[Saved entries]

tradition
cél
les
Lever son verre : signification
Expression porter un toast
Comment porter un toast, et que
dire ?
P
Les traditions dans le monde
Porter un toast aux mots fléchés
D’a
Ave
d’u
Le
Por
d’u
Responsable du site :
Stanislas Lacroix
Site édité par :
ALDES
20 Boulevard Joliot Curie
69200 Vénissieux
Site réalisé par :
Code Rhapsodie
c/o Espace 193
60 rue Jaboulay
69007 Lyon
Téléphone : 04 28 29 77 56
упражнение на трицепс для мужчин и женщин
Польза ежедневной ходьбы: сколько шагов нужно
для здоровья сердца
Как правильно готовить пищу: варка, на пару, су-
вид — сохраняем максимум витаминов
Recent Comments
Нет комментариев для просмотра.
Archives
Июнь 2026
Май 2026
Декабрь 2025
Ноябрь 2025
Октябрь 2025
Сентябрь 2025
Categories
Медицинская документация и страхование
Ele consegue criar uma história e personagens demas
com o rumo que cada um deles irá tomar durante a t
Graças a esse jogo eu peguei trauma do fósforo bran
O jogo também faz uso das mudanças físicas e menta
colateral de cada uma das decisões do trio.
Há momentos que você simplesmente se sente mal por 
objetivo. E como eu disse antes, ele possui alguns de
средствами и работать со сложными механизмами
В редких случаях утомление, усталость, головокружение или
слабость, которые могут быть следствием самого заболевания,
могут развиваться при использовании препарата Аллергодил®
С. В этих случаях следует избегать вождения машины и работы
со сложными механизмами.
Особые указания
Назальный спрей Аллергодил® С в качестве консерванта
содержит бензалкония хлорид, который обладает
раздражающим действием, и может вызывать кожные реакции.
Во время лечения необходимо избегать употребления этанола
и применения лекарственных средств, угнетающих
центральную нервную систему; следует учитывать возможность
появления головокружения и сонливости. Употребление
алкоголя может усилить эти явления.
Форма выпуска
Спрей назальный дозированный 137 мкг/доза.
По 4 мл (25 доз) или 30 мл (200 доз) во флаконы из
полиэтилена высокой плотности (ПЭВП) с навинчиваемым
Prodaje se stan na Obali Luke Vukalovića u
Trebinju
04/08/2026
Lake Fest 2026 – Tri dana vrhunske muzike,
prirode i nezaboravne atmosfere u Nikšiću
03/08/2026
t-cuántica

...

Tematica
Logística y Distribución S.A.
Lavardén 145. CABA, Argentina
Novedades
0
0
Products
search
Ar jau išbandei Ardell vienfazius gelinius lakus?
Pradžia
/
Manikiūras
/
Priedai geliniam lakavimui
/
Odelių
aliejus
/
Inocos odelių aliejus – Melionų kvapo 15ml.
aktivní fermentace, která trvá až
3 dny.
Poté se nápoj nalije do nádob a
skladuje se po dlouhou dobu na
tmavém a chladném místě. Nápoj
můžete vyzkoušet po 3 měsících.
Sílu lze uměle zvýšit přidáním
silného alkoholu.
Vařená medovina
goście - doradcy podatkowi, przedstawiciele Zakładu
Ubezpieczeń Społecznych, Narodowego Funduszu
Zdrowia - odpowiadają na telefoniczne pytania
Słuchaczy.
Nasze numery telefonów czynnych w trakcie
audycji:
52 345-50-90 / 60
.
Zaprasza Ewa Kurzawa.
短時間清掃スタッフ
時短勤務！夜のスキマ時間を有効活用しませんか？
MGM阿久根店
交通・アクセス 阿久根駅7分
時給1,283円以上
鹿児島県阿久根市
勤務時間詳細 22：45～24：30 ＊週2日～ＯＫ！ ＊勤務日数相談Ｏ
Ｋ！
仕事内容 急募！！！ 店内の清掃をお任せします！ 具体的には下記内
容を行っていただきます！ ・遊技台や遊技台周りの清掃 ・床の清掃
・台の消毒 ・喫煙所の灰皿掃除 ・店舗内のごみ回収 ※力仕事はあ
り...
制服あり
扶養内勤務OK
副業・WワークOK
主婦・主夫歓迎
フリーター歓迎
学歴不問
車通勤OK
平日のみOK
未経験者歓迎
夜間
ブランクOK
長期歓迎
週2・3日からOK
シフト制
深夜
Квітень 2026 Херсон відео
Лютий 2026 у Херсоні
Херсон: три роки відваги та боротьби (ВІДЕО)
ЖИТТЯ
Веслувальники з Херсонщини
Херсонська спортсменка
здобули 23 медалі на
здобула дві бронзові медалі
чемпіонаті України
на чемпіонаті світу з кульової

** BRIEF **
When you reach the line holding "для здоровья сердца" in the records above, begin reproducing exactly, stop after the line holding "Назальный спрей Аллергодил®", and output nothing else.

** RESULT FOR THIS EXERCISE **
для здоровья сердца
Как правильно готовить пищу: варка, на пару, су-
вид — сохраняем максимум витаминов
Recent Comments
Нет комментариев для просмотра.
Archives
Июнь 2026
Май 2026
Декабрь 2025
Ноябрь 2025
Октябрь 2025
Сентябрь 2025
Categories
Медицинская документация и страхование
Ele consegue criar uma história e personagens demas
com o rumo que cada um deles irá tomar durante a t
Graças a esse jogo eu peguei trauma do fósforo bran
O jogo também faz uso das mudanças físicas e menta
colateral de cada uma das decisões do trio.
Há momentos que você simplesmente se sente mal por 
objetivo. E como eu disse antes, ele possui alguns de
средствами и работать со сложными механизмами
В редких случаях утомление, усталость, головокружение или
слабость, которые могут быть следствием самого заболевания,
могут развиваться при использовании препарата Аллергодил®
С. В этих случаях следует избегать вождения машины и работы
со сложными механизмами.
Особые указания
Назальный спрей Аллергодил® С в качестве консерванта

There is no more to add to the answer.